Quickborn/Itzehoe. Frühere Aussagen, die die Angeklagte Irmgard F. als Zeugin gemacht hatte, dürften nicht benutze werden, so ihr Anwalt.

Irmgard F. errichtet eine Mauer des Schweigens um sich. Am vierten Prozesstag gegen die ehemalige KZ-Sekretärin vor dem Landgericht Itzehoe stellte der Verteidiger der 96-jährigen Quickbornerin am Dienstag klar, dass frühere Zeugenaussagen seiner Mandantin nicht herangezogen werden dürfen. Das macht die Lage für den Historiker Stefan Hördler nicht einfacher, der in seinem Gutachten diese Angaben der Angeklagten – ihr wird Beihilfe zum Mord in mehr als 11.000 Fällen vorgeworfen – eingearbeitet hatte.

Prozesstag darf jeweils nur zweieinhalb Stunden dauern

Hördler hatte Dienstag bereits zum zweiten Mal das Wort – zum Unwillen der Nebenklage-Vertreter und des Verteidigers Wolf Molkentin. Der Kammervorsitzende Dominik Groß hat das sehr umfangreiche Gutachten des Sachverständigen an den Beginn des Prozesses gesetzt. Aufgrund des angegriffenen gesundheitlichen Zustands der Angeklagten kann pro Prozesstag maximal zweieinhalb Stunden getagt werden, sodass die Ausführungen des Historikers mehrere Verhandlungstage in Anspruch nehmen. Das würde bedeuten, dass die Zeugenaussagen der Stutthof-Überlebenden und ihrer Hinterbliebenen frühestens kurz vor Weihnachten möglich wären.
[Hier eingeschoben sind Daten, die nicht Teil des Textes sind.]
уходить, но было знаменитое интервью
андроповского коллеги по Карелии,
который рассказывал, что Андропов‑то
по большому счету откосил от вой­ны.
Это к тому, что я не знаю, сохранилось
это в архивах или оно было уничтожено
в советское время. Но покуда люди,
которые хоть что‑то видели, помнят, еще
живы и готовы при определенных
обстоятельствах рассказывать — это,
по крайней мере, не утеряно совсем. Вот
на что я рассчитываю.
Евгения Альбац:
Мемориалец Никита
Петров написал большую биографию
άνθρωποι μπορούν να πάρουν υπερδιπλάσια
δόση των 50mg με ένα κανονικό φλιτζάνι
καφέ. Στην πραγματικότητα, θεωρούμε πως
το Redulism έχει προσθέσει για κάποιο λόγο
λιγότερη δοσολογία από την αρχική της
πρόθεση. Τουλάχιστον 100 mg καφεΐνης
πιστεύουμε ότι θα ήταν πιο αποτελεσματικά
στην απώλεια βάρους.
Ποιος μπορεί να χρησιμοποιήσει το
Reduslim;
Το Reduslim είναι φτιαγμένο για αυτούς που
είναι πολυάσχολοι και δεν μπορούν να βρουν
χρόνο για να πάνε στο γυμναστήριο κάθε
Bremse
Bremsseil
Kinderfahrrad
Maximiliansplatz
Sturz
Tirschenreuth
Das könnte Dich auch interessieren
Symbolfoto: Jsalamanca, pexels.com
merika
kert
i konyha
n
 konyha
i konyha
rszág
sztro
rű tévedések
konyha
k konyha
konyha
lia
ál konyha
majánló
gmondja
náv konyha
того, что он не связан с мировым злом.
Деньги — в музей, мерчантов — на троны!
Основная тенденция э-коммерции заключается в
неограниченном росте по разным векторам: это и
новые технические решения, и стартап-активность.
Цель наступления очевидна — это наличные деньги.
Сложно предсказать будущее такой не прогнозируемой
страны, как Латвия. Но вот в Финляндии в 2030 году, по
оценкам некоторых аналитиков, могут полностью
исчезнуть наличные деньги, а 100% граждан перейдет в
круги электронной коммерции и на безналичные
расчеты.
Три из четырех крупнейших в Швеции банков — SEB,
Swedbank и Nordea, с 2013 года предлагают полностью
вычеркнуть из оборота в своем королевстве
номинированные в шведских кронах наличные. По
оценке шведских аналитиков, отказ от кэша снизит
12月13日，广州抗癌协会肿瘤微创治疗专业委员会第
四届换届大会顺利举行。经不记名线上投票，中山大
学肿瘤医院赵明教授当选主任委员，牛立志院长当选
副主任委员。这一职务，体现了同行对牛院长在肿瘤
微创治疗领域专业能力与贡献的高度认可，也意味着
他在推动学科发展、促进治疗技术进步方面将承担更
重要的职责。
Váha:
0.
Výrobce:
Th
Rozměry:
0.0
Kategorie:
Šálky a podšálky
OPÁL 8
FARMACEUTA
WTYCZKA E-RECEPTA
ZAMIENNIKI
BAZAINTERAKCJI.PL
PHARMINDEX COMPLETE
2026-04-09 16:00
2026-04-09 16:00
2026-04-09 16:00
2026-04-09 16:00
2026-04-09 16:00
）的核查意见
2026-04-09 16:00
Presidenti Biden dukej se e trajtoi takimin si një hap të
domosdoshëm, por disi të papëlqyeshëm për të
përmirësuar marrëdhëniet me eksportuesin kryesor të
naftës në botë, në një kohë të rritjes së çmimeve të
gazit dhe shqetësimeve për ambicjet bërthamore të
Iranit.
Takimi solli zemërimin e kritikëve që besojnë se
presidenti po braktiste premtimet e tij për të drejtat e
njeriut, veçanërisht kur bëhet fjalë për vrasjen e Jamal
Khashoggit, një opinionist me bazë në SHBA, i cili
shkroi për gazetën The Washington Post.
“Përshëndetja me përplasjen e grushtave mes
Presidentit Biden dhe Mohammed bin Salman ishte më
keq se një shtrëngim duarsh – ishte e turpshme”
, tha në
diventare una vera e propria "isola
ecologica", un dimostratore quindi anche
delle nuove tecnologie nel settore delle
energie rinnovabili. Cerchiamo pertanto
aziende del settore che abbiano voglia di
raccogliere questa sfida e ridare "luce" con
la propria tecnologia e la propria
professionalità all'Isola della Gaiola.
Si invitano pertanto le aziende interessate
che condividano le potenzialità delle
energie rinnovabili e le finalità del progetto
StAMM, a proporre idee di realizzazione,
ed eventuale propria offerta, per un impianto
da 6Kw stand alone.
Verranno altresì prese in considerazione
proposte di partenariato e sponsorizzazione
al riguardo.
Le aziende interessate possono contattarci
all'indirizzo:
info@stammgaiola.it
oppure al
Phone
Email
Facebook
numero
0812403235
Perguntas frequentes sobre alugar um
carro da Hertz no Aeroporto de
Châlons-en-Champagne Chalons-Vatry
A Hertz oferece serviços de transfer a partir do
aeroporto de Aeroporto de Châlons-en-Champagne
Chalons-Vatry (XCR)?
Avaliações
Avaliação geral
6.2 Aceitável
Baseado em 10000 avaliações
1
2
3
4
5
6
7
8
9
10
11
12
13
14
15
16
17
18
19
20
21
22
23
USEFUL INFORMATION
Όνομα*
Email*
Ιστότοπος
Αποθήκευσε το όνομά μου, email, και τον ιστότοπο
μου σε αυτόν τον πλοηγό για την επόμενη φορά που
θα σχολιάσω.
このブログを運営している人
Überlebende sollen möglichst rasch befragt werden

Zu spät – sagt Nebenklage-Anwalt Christoph Rückel, der in dem Verfahren sechs Nebenkläger vertritt. Er stellte den Antrag, die Gutachtenerstattung des Historikers nach diesem Termin abzubrechen und erst die Zeugen zu hören. Es handele sich um sehr betagte Zeugen, die schnellstmöglich einvernommen werden müssten. Die Kammer riskiere bei Beibehaltung ihres Zeitplans das Versterben der Zeugen, so Rückel.

Zwei seiner Mandanten seien in der Lage, persönlich vor dem Gericht auszusagen, eine dritte Zeugin stünde per Videovernehmung bereit. Alle drei würden eindringlich die menschenunwürdigen Zustände in dem Konzentrationslager Stutthof beschreiben. Die Kammer hat über den Antrag noch nicht entschieden.

Historiker erläutert vor Gericht Struktur des KZs

Daher konnte Hördler seinen Vortrag über die Organisation und Struktur des Lagers Stutthof fortsetzen. Der Dozent an der Universität Göttingen gilt als Spezialist für die Konzentrationslager und referierte über den Aufbau und die verschiedenen Abteilungen in Stutthof.

Am Dienstag ging es vor allem um die Rolle der Frauen im KZ-System, das unter der Verwaltung der SS stand. Hördler machte deutlich, dass die SS nur Männer aufnahm – mit Ausnahme der sogenannten SS-Helferinnen, die an der Reichsschule der SS im Elsass ausgebildet und per Gelöbnis in die sogenannte Sippengemeinschaft aufgenommen wurden. Irmgard F., die vom 1. Juni 1943 bis zum 1. April 1945 als Stenotypistin in der Lagerkommandantur in Stutthof tätig war, tat dies als Zivilangestellte.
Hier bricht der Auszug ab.